# Hi - new joiner looking for help deciding



## tribalmonkey14 (Aug 16, 2021)

Hi everyone!

Disclaimer that I know shit all about cars, this forum looks very helpful and everyone seems willing to share knowledge. I'm hoping to up my own knowledge before my purchase. Nice to meet you all!

I have been driving my mum's old (2007) renault scenic for a long time trying to save money for a house (I'm 26) and I think I now deserve a nice lil car for myself and something about the TT/TTS/TTRS has drawn me in. I'm looking to buy one around november/decemeber time after my mortgage goes through (fingers crossed)!

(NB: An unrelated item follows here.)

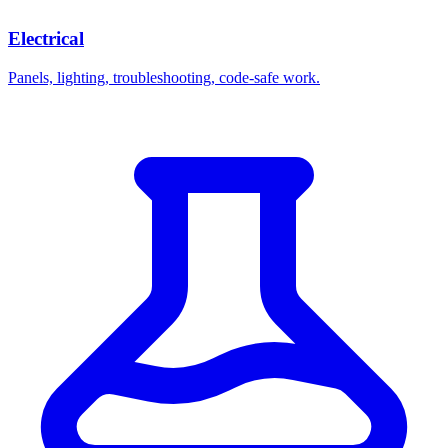
Electrical
Panels, lighting, troubleshooting, code-safe work.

Boyfriend has been suggesting I get an audi a5 for the same price (which would be a newer car) and has been trying to sell the self parking feature among other things, as well as bmw 2/3/4 series - but the TT has drawn me in and I really want one.

I'm looking to spend about 15k but can go to 17k, some advice on which model variant to go for would be very helpful and what to look out for when purchasing mk2 (potentially mk1 if an RS due to price range). Bearing in mind I don't know much about cars I need to consider the maintenance aspect (as I may not be able to handle proper care for an older car).

If the car I get doesn't come with the following I will look to change these:
- I love the honeycomb mesh grill on the RS so regardless of which car I get I will get this fitted
- Rear parking cameras
- Apple carplay (not in the cockpit but in the centre console where the radio usually is so that passenger has access)
- wrap callipers (colour TBD depending on colour of the body)


----------



## YELLOW_TT (Feb 25, 2004)

Welcome what sort of money are you looking to spend ?


----------



## tribalmonkey14 (Aug 16, 2021)

Do you mean additionally? I think about 2k without the calipers


----------